Amtrak suspended train service between Miami and New York, and cruise lines rerouted ships to avoid the storm, which in some cases will mean more days at sea.
Orlando's world-famous theme parks — Walt Disney World, Universal Studios and SeaWorld — all closed.
Patients were transferred from two Florida waterfront hospitals and a nursing home near Daytona Beach to safer locations.
Thousands of people hunkered down in schools converted to shelters, while inland hotels in places such as Charlotte, North Carolina, reported brisk business.
At the Kennedy Space Center in Cape Canaveral, NASA no longer has to worry about rolling space shuttles back from the launch pad to the hangar because of hurricanes, since the shuttle fleet is now retired. But the spaceflight company SpaceX was concerned about the storm's effect on its leased seaside pad.
As evening fell, the winds picked up along Vero Beach, midway between West Palm Beach and Cape Canaveral, stripping away palm fronds, ripping awnings and blowing sand that stung the face. Waves crashed on the beach, and rain came in short bursts.
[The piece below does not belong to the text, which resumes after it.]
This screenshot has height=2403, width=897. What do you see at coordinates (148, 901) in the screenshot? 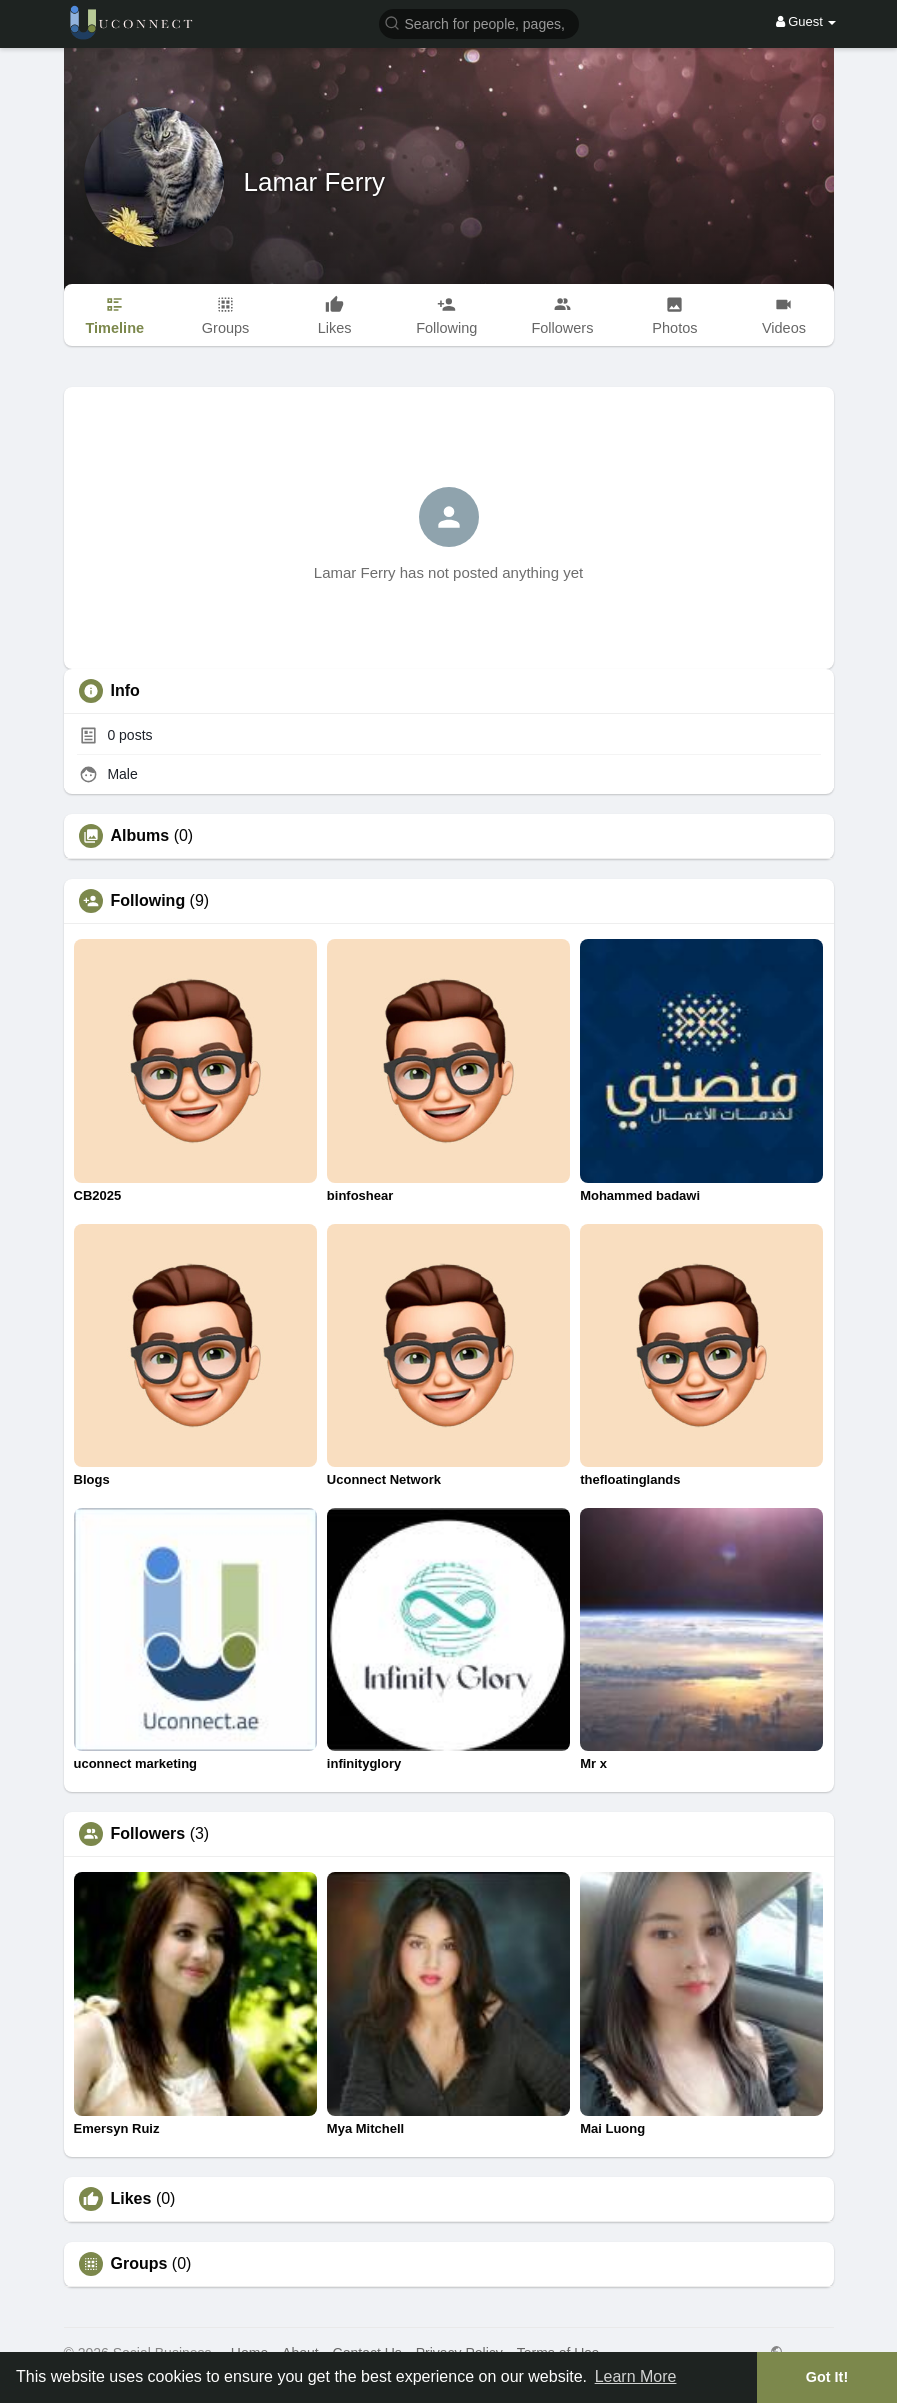
I see `Following` at bounding box center [148, 901].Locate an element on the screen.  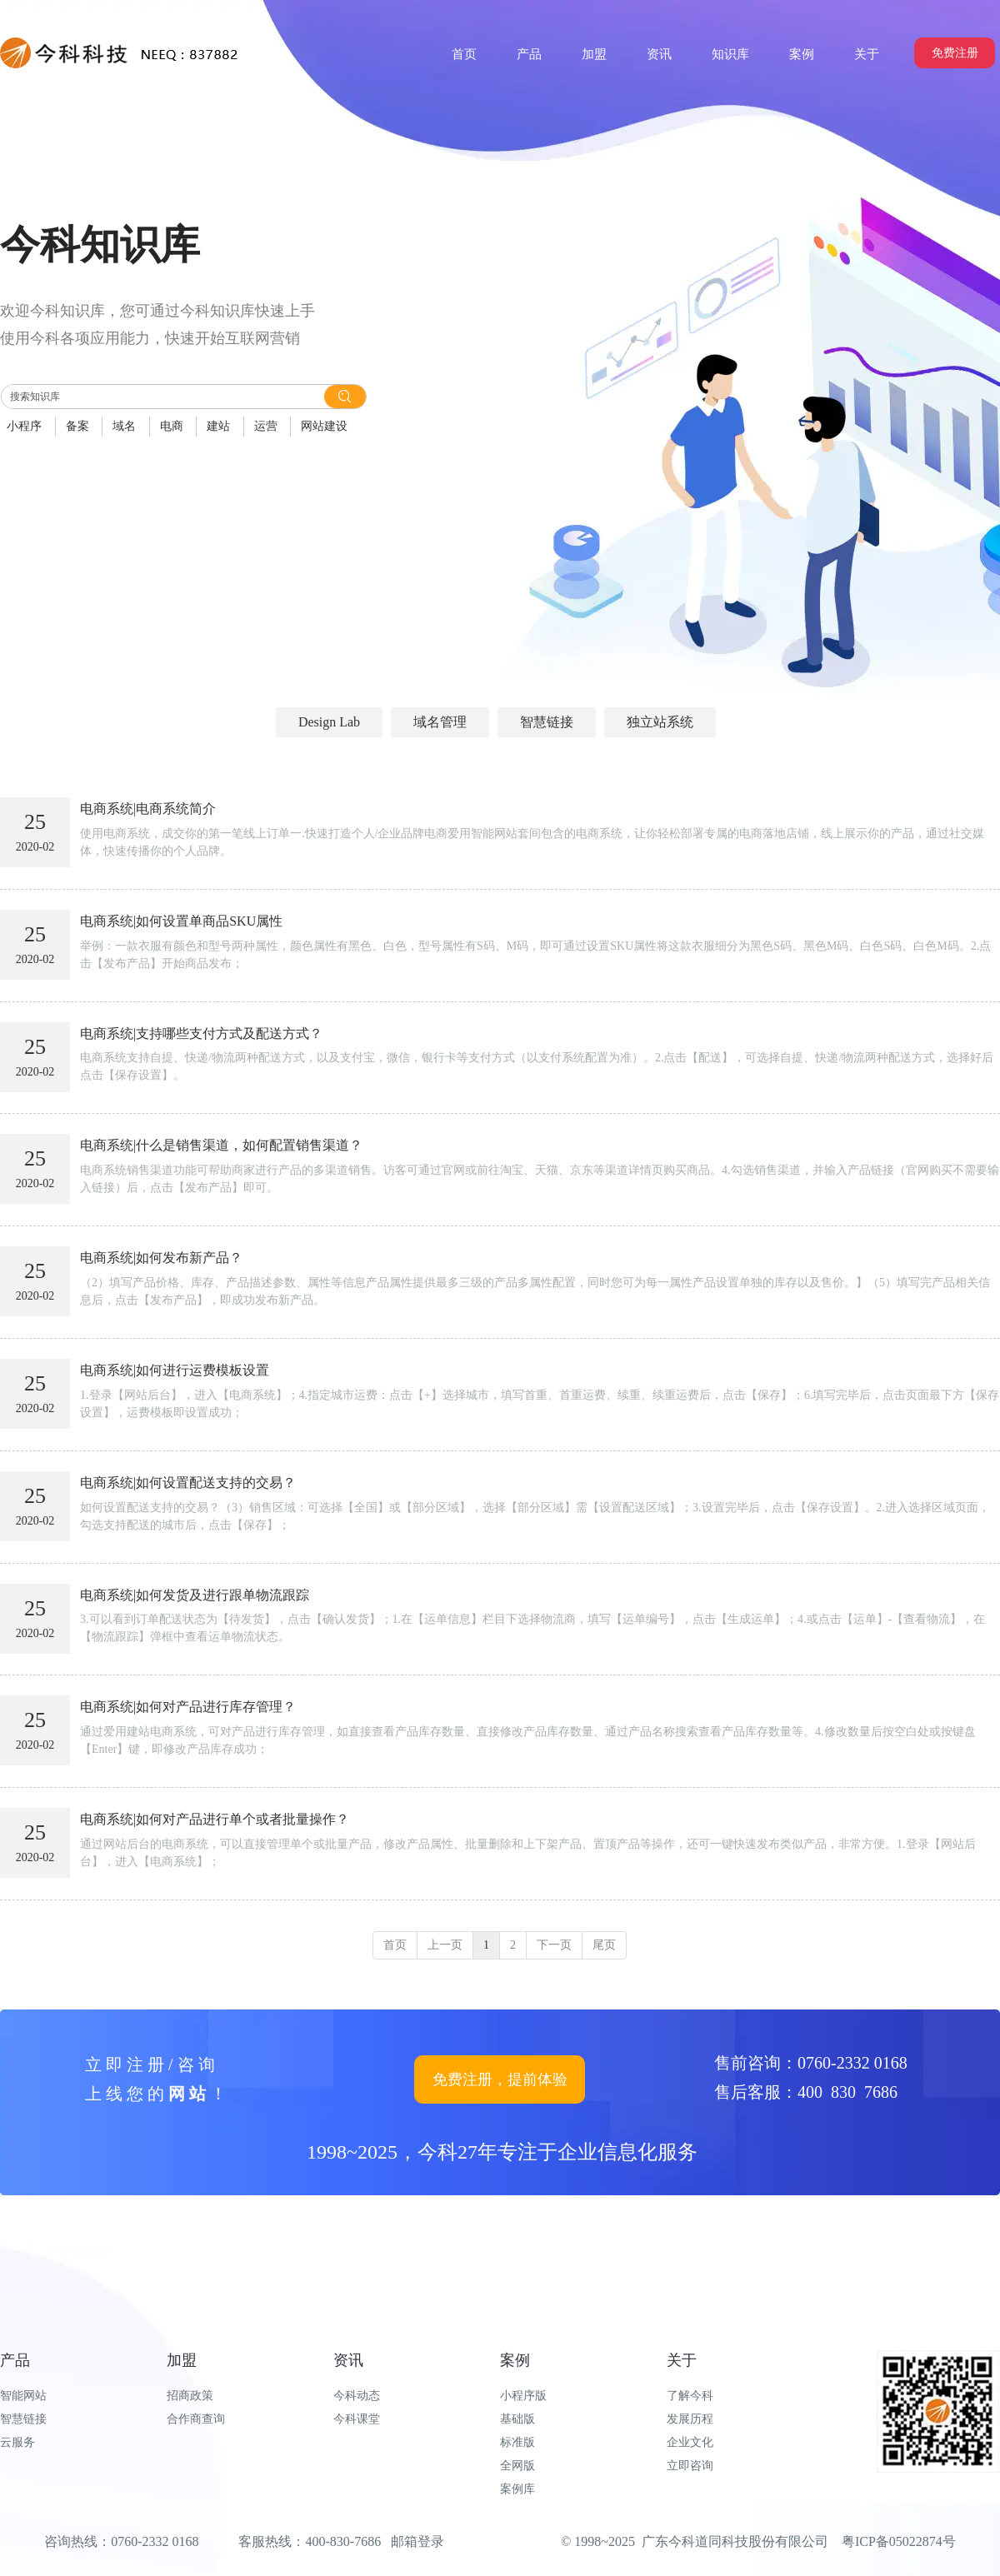
合作商查询 is located at coordinates (196, 2419).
The last Category 3 storm or higher to hit the U.S. was Wilma in October 2005. It sliced across Florida with 120 mph winds, killing five people and causing an estimated $21 billion in damage.
As people hurried to higher ground, authorities in South Carolina said a motorist died on Wednesday after being shot by deputies in a gun battle that erupted when he sped away from a checkpoint along an evacuation route.
Matthew killed at least 114 people as it roared through the Caribbean. Officials said at least 108 of those deaths were in desperately poor Haiti, where many towns were cut off by the storm and the magnitude of the disaster was just beginning to come into focus two days later.
In the Bahamas, authorities reported many downed trees and power lines but no immediate deaths.
Georgia Gov. Nathan Deal ordered an evacuation of the entire Georgia coast, covering more than a half-million people. It was the first hurricane evacuation along the Georgia coast since 1999, when the state narrowly escaped Floyd.
Some coastal residents in Georgia and beyond decided to take their chances and stay.
Darcy O'Connor, a restaurant owner who lives in a rowhouse in Savannah, Georgia, a historic city of many beautifully maintained homes from the 18th and 19th century, said she and most of her neighbors were sticking around.
O'Connor noted that her home, built in 1883, has weathered hurricanes before: "Half the windows, if you look, still have the original glass. So that tells you something."